À la mémoire des enfants maltraités

Une chronique de Christophe Rodriguez

Nous attendions un roman et quelle révélation !

Bien connu pour ses livres jeunesse, l’auteur français Jean-Christophe Tixier exhibe une partie de la mémoire française, qu’il aurait mieux fallu oublier, soit celle des maisons de corrections et bagnes pour enfants. Ayant eu accès à certaines archives et plus particulièrement celle du bagne pour enfants de Vailhauquès dans l’Hérault, il brode en 336 pages, un roman étouffant aux aspects historiques incontestables. Renouant avec la fibre de Marcel Pagnol, Victor Hugo, Albert Londres qui décrivit en son époque, les sévices du bagne de Cayenne. Nous pensons aussi au quotidien satirique : L’assiette au beurre, ancêtre du Canard enchainé qui lança une vaste campagne contre les bagnes pour enfants, et fit plier le gouvernement. 

Mais quelle liberté ?

En 1884, les portes du bagne s’ouvrent. Dans un coin de terre reculée où la méfiance est de mise ainsi que toutes les croyances en dieu et au diable, les enfants qui n’ont connu que les privations, les coups de fouet et les abus de toutes sortes sont libérés. Sous le regard des paysans qui furent à bien des égards, de malfaisants employeurs, cette main-d’œuvre  bon marché qui «  quitte le nid  » n’est pas au gout de tout le monde, l’église en premier.

Quatorze ans plus tard, cette terre toujours aussi aride est l’objet de manifestations étranges. Des meules de foin prennent feu, un troupeau de chèvres est décimé, sans oublier la maladie qui commence à faire des ravages. Sans jamais douter de leurs actions passées, ces paysans accusent le mauvais sort, ou l’âme des enfants qui vient demander son dû. Parce que «les petiots», incarcérés pour de faibles offenses, comme vous pourrez le constater en tête de chapitre, n’ont pas vécu très longtemps.

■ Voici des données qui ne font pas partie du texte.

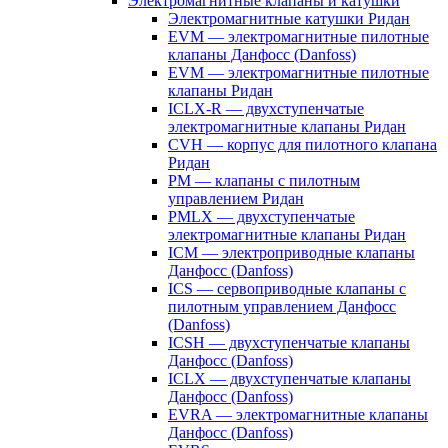
Электромагнитные клапаны и катушки
Электромагнитные катушки Ридан
EVM — электромагнитные пилотные
клапаны Данфосс (Danfoss)
EVM — электромагнитные пилотные
клапаны Ридан
ICLX-R — двухступенчатые
электромагнитные клапаны Ридан
CVH — корпус для пилотного клапана
Ридан
PM — клапаны с пилотным
управлением Ридан
PMLX — двухступенчатые
электромагнитные клапаны Ридан
ICM — электроприводные клапаны
Данфосс (Danfoss)
ICS — сервоприводные клапаны с
пилотным управлением Данфосс
(Danfoss)
ICSH — двухступенчатые клапаны
Данфосс (Danfoss)
ICLX — двухступенчатые клапаны
Данфосс (Danfoss)
EVRA — электромагнитные клапаны
Данфосс (Danfoss)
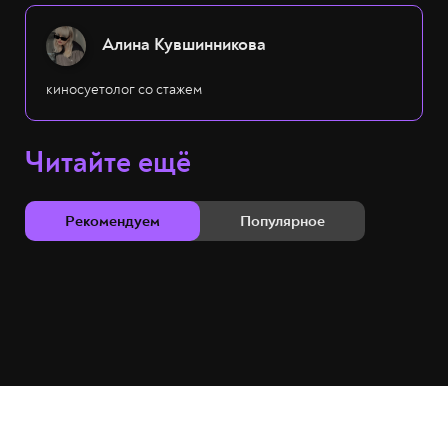
Алина Кувшинникова
киносуетолог со стажем
Читайте ещё
Рекомендуем
Популярное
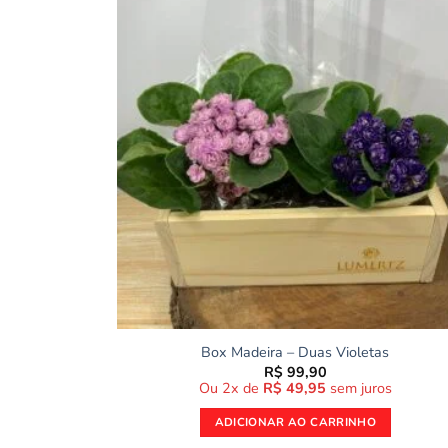
Box Madeira – Duas Violetas
R$
99,90
Ou 2x de
R$
49,95
sem juros
ADICIONAR AO CARRINHO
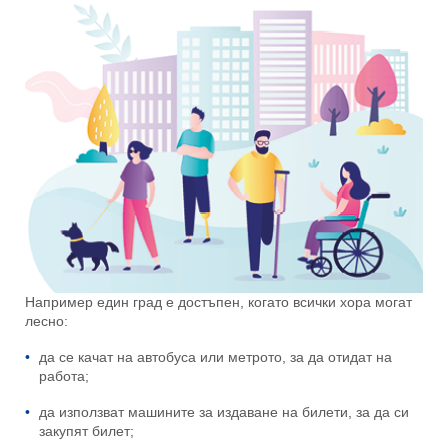
Например един град е достъпен, когато всички хора могат
лесно:
да се качат на автобуса или метрото, за да отидат на
работа;
да използват машините за издаване на билети, за да си
закупят билет;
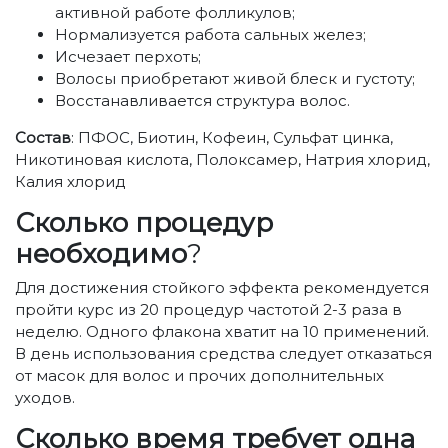
активной работе фолликулов;
Нормализуется работа сальных желез;
Исчезает перхоть;
Волосы приобретают живой блеск и густоту;
Восстанавливается структура волос.
Состав
: ПФОС, Биотин, Кофеин, Сульфат цинка,
Никотиновая кислота, Полоксамер, Натрия хлорид,
Калия хлорид
Сколько процедур
необходимо
?
Для достижения стойкого эффекта рекомендуется
пройти курс из 20 процедур частотой 2-3 раза в
неделю. Одного флакона хватит на 10 применений.
В день использования средства следует отказаться
от масок для волос и прочих дополнительных
уходов.
Сколько время требует одна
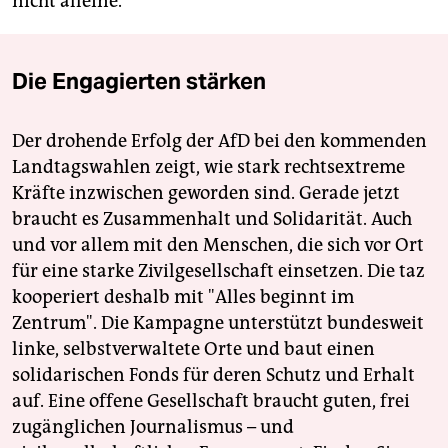
nicht alleine.“
Die Engagierten stärken
Der drohende Erfolg der AfD bei den kommenden
Landtagswahlen zeigt, wie stark rechtsextreme
Kräfte inzwischen geworden sind. Gerade jetzt
braucht es Zusammenhalt und Solidarität. Auch
und vor allem mit den Menschen, die sich vor Ort
für eine starke Zivilgesellschaft einsetzen. Die taz
kooperiert deshalb mit "Alles beginnt im
Zentrum". Die Kampagne unterstützt bundesweit
linke, selbstverwaltete Orte und baut einen
solidarischen Fonds für deren Schutz und Erhalt
auf. Eine offene Gesellschaft braucht guten, frei
zugänglichen Journalismus – und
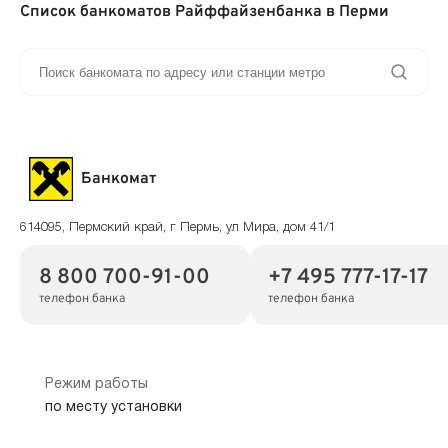
Список банкоматов Райффайзенбанка в Перми
Банкомат
614095, Пермский край, г Пермь, ул Мира, дом 41/1
8 800 700-91-00
+7 495 777-17-17
телефон банка
телефон банка
Режим работы
по месту установки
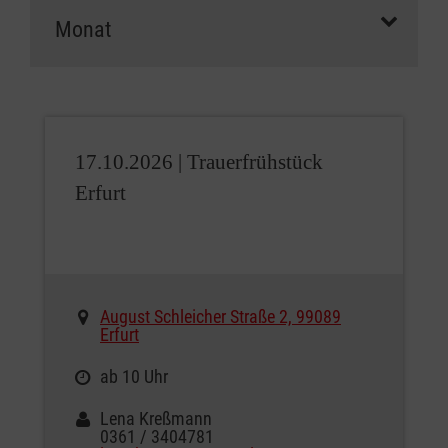
17.10.2026 |
Trauerfrühstück
Erfurt
August Schleicher Straße 2, 99089
Erfurt
ab 10 Uhr
Lena Kreßmann
0361 / 3404781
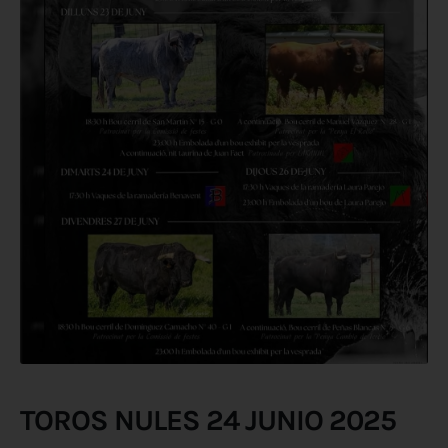
TOROS NULES 24 JUNIO 2025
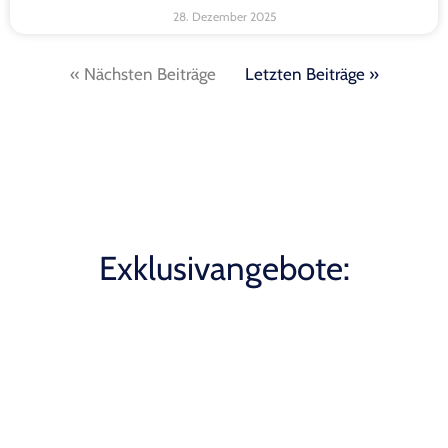
28. Dezember 2025
« Nächsten Beiträge
Letzten Beiträge »
Exklusivangebote:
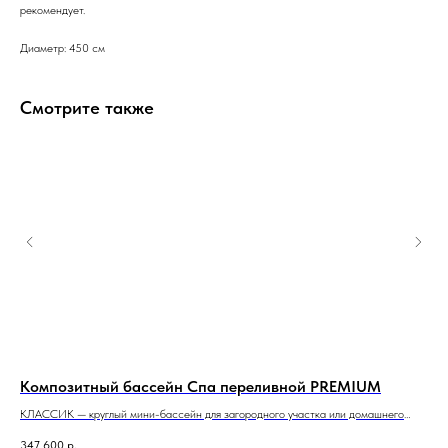
рекомендует.
Диаметр: 450 см
Смотрите также
Композитный бассейн Спа переливной PREMIUM
Ко
КЛАССИК — круглый мини-бассейн для загородного участка или домашнего
ГРА
спа-комплекса.
с б
347 600
р.
1 6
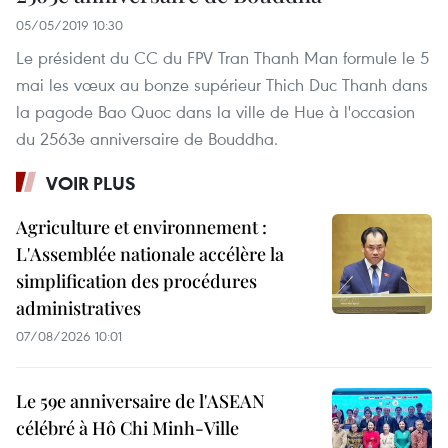
05/05/2019 10:30
Le président du CC du FPV Tran Thanh Man formule le 5
mai les vœux au bonze supérieur Thich Duc Thanh dans
la pagode Bao Quoc dans la ville de Hue à l'occasion
du 2563e anniversaire de Bouddha.
VOIR PLUS
Agriculture et environnement :
L'Assemblée nationale accélère la
simplification des procédures
administratives
07/08/2026 10:01
Le 59e anniversaire de l'ASEAN
célébré à Hô Chi Minh-Ville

Au fil des pages, vous allez croiser l’indomptable Blanche qui subit les assauts de son oncle, Jeanne qui sait tout, mais ne dit rien, sauf au prêtre lors de la confession, ce dernier qui fut de mèche avec les surveillants du bagne, la Louise qui se «spécialise» dans le trafic d’enfants issus de l’assistance publique, et le doux Étienne qui perdra vie par amour.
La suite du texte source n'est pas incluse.